Cardiac magnetic resonance imaging (CMR) has been studied in the assessment of TIC. The main finding in TIC is delayed enhancement of the LV lateral wall in the mid-myocardial segment.27,31 In AIC, T1-weighted hyperenhancement within three days of the first administration is associated with reduced LVEF on day 28 after chemotherapy. Threshold values predicting LVEF impairment are not yet known. Although CMR is expensive, time-consuming, and less widely available, its great accuracy and reproducibility will render CMR an important cardiotoxicity imaging modality in the near future.20

Study Limitations

In our study group, prior treatment with anthracyclines, radiotherapy, and/or concomitant heart failure therapy (angiotensin blockers and beta blockers) could have influenced the overall incidence of SD and DD. This, however, adequately reflects the clinical situation and gives the study a higher relevancy and applicability. Above that, our aim was to detect a difference in the time interval to SD or DD, not to estimate the overall incidence of cardiac dysfunction. All the primary study subjects had normal systolic and diastolic baseline values and heart failure therapy was hardly used at baseline (Table 1).

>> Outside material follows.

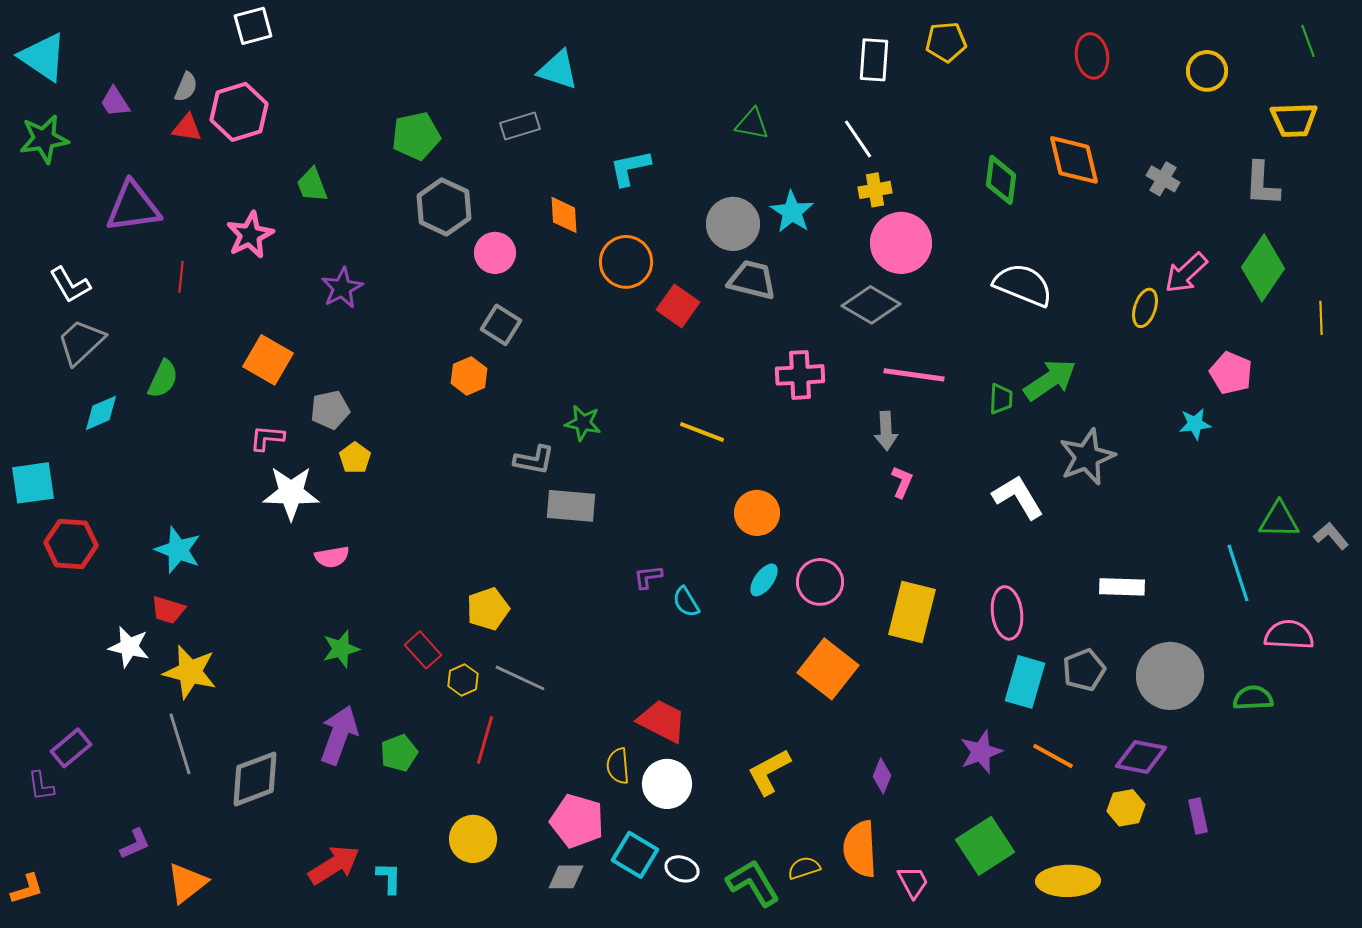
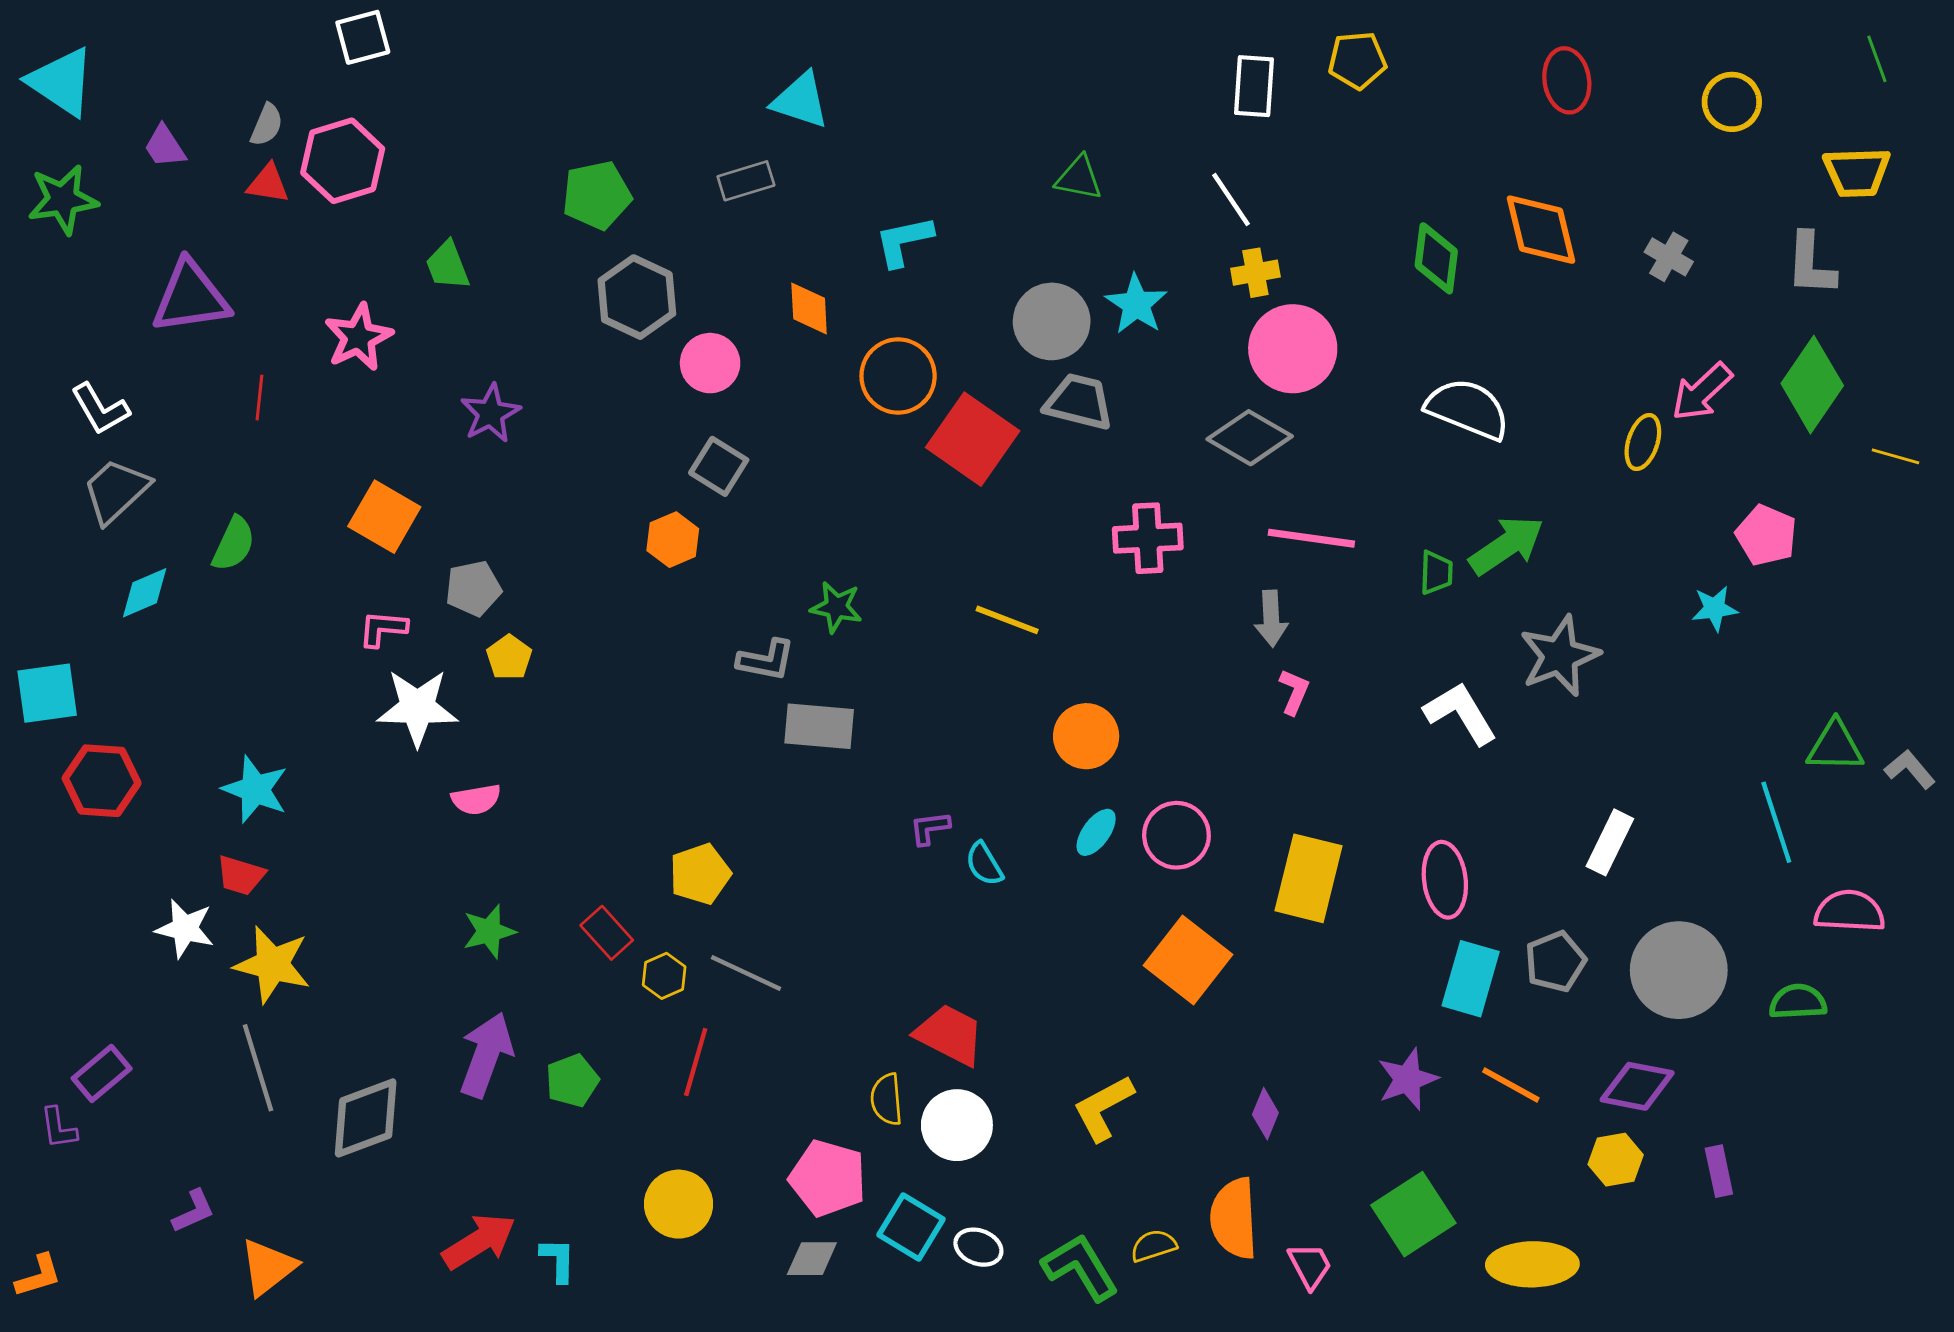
red square: (678, 306) -> (973, 439), size x1.5
yellow line: (1321, 318) -> (1895, 456), turned -72
white rectangle: (1122, 587) -> (1610, 842), turned -66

We did not observe a statistical significant difference in time to SD and DD between early and advanced stage breast cancer patients or between patients that were treated with or naïve to left-sided radiation therapy. This could be due to the small size of the subgroups. However, we did observe a significant difference in patients treated with or naïve to anthracyclines, which is expected to be even more significant if more patients had been included. Therefore, we think this reflects a relevant finding of our subgroup analysis.

In our institution, cardiotoxicity is defined as an absolute drop of 10 percent points in LVEF or a decrease below 50% in patients with baseline LVEF > 50%, thereby reducing the chance of false-positive test results. However, more recent and commonly used guidelines define cardiotoxicity as a reduction of LVEF of ≥5% to <55% with symptoms of heart failure or an asymptomatic reduction of the LVEF of ≥10% to <55%.32 Rates of SD may differ according to the definition used, impeding inter-study comparison. The definition used in our study may have led to an underestimation of SD in our population, however, without affecting study outcome.

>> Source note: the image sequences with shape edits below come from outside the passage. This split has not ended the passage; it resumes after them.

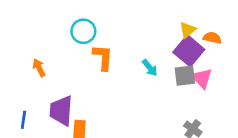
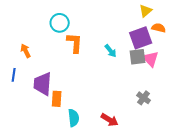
yellow triangle: (188, 30) -> (146, 11), moved
purple square: (189, 51) -> (141, 38), turned 30
blue line: (23, 120) -> (14, 75), moved

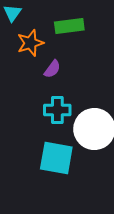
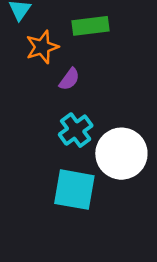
cyan cross: (57, 110) -> (76, 130), turned -36

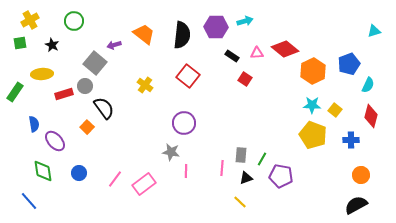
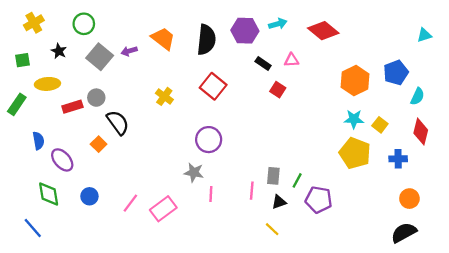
green square: (20, 43) -> (23, 60), moved
red diamond: (285, 49) -> (323, 31), moved
gray square: (95, 63) -> (100, 57), moved

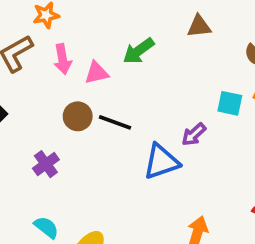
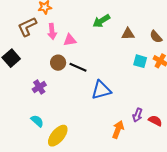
brown triangle: (199, 26) -> (128, 34), moved
green arrow: (139, 51) -> (101, 21), moved
purple arrow: (194, 134) -> (137, 115), moved, turned -32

Despite this, we found a high rate of SD in our study population (47%), as well as an even higher rate of DD (58%), which is discordant with reported literature figures.2 There are several possible explanations for this. First, this could be due to the fact that patients with metastatic disease, with a generally longer duration of treatment and thereby longer exposure to the deleterious effects on cardiac function, were also included in our study. Especially the rate of DD in the advanced stage breast cancer patient group was markedly higher than in the early stage breast cancer group (85% vs 53%). However, rates of SD in both groups were only slightly different: 45% in the group with early stage breast cancer, and 54% in the group with metastatic disease. Another explanation for the high incidence of SD could be that due to the retrospective and clinical nature of the study, patients with suboptimal cardiac function are still included for trastuzumab treatment, while these patients might have been excluded in a prospective trial. Consequently, our group reflects a realistic group of breast cancer survivors and is not biased toward optimal cardiac function. Finally, in our institution, MUGA examinations were done in a 3-month fashion, while in other institutions this period might be longer and minor changes in cardiac function are not detected.

Conclusion

The results of the present study show that both trastzumab-induced SD and DD can be detected by MUGA, but that there is no certain order of occurrence. Therefore, MUGA-derived diastolic parameters seem not suitable as earlier predictors of TIC. Newer promising imaging strategies in the early screening for potential cardiotoxicity have been proposed. Further clarification about the predictive value of these techniques is much awaited.

New Knowledge Gained

There is no difference in time interval to MUGA-derived SD and DD in a homogenous group of trastuzumab-treated breast cancer patients.

MUGA-derived DD seems not suitable for early detection of TIC.